Each line of the listing that includes the string "Coleção" is to be identified and copied.

=== Section Start ===

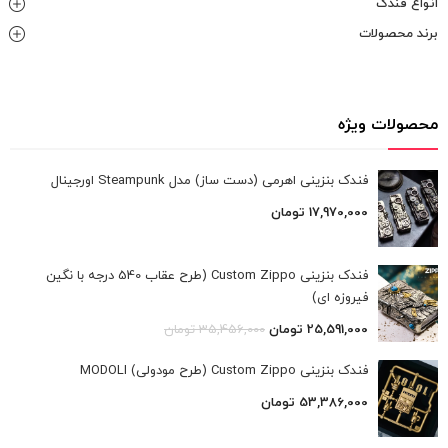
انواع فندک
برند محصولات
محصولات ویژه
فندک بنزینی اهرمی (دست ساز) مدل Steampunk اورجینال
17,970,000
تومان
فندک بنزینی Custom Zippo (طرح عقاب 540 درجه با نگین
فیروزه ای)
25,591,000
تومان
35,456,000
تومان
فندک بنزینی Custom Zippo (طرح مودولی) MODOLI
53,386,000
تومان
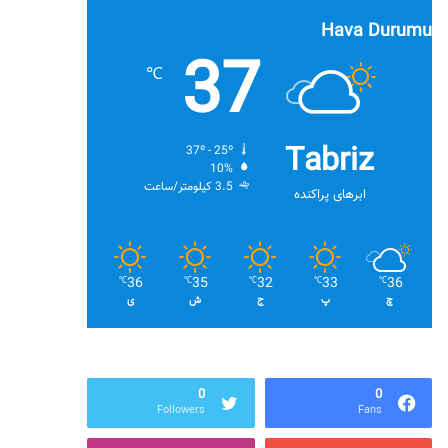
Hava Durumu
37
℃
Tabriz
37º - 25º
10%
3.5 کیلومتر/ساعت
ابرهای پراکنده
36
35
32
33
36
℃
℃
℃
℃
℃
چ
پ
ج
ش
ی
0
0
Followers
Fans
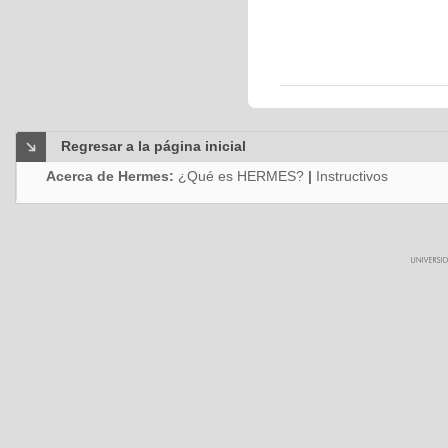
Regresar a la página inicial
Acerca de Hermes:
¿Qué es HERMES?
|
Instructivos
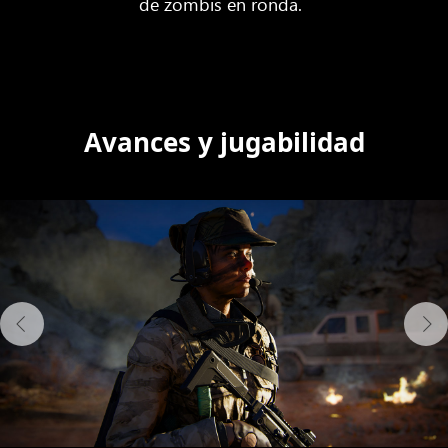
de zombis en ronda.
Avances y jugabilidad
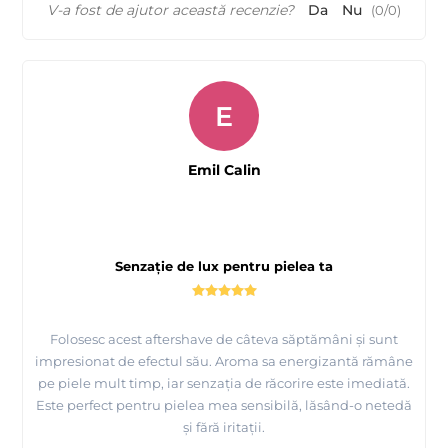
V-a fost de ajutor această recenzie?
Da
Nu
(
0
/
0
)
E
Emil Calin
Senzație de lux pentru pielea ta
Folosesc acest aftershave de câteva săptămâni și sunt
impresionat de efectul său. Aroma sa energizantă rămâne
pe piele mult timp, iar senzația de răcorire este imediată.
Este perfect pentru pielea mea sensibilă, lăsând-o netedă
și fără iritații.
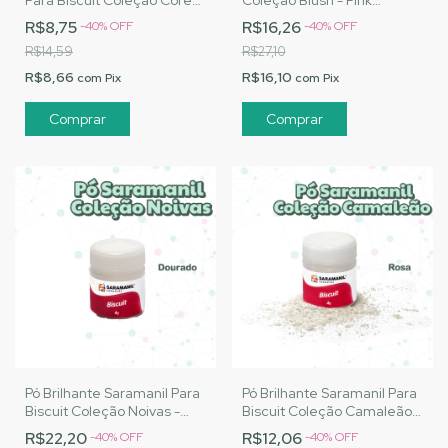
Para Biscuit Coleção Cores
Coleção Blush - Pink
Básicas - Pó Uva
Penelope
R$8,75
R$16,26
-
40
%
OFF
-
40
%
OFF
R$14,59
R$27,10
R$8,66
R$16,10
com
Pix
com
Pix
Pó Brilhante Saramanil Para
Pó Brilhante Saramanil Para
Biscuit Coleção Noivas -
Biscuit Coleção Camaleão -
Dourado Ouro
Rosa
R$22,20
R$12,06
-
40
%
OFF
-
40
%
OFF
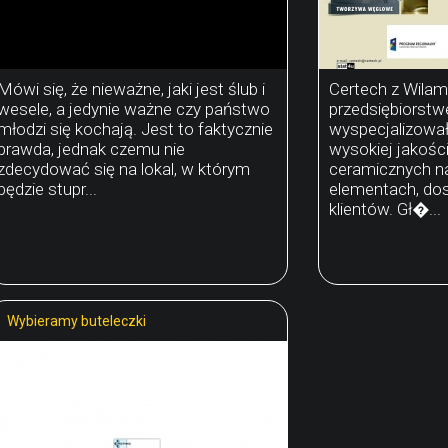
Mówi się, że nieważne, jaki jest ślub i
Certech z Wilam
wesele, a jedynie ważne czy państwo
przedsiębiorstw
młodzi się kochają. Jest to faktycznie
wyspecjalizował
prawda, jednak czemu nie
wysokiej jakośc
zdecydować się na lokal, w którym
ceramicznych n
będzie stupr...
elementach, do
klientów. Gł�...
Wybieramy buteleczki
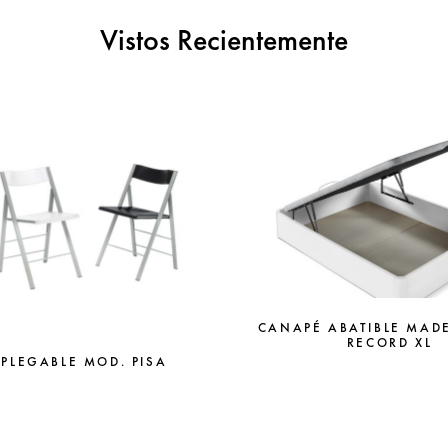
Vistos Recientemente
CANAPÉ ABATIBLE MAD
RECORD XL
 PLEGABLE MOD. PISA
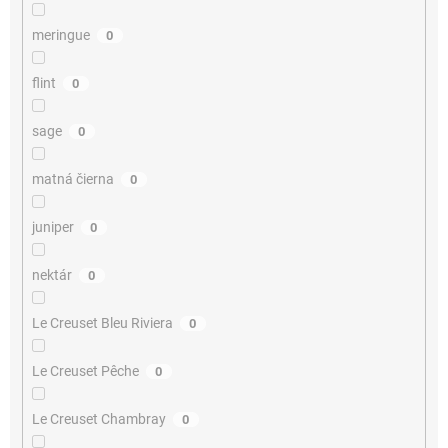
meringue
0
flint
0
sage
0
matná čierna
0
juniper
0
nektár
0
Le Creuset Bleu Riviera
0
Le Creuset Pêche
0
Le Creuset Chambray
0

=== Section End ===
=== Section Start ===

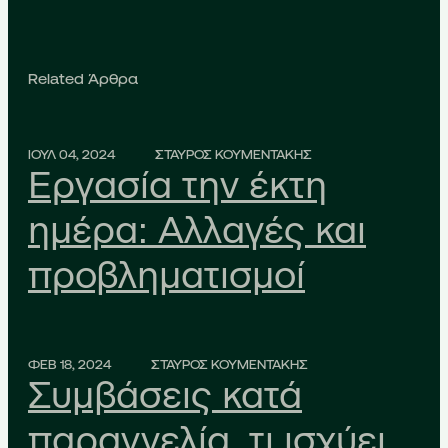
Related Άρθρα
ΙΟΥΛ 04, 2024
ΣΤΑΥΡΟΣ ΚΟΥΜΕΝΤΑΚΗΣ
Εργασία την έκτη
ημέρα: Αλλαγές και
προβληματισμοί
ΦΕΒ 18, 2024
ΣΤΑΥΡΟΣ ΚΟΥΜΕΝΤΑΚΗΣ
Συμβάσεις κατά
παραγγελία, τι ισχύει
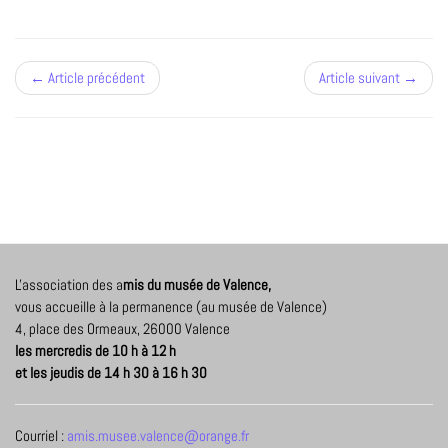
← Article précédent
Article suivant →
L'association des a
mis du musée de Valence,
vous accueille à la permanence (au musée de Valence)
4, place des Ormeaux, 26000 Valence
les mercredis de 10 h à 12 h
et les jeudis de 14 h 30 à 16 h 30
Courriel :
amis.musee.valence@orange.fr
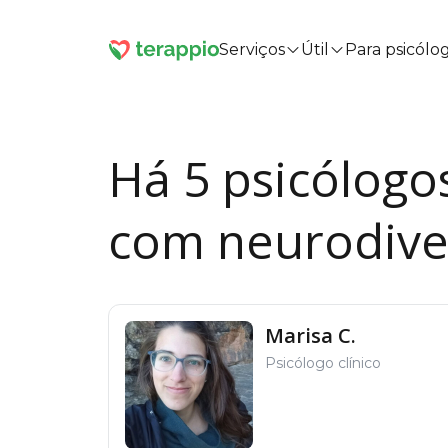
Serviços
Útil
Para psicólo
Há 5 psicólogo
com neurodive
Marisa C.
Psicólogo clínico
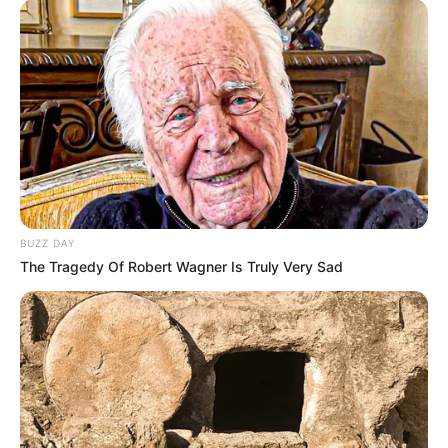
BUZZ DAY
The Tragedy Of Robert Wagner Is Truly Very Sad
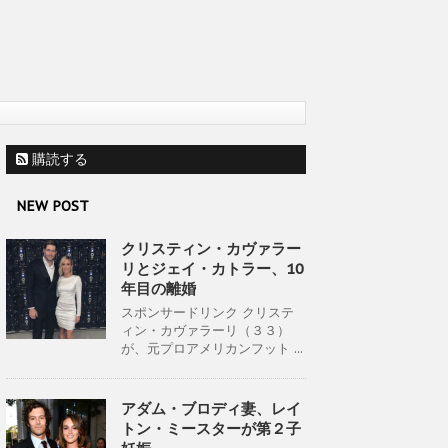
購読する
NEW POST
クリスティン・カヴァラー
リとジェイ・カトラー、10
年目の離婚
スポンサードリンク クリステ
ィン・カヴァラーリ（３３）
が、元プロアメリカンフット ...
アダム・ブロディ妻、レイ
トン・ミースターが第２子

=== Section End ===

Result of the exercise.
Para Biscuit Coleção Cores
Coleção Blush - Pink
Biscuit Coleção Noivas -
Biscuit Coleção Camaleão -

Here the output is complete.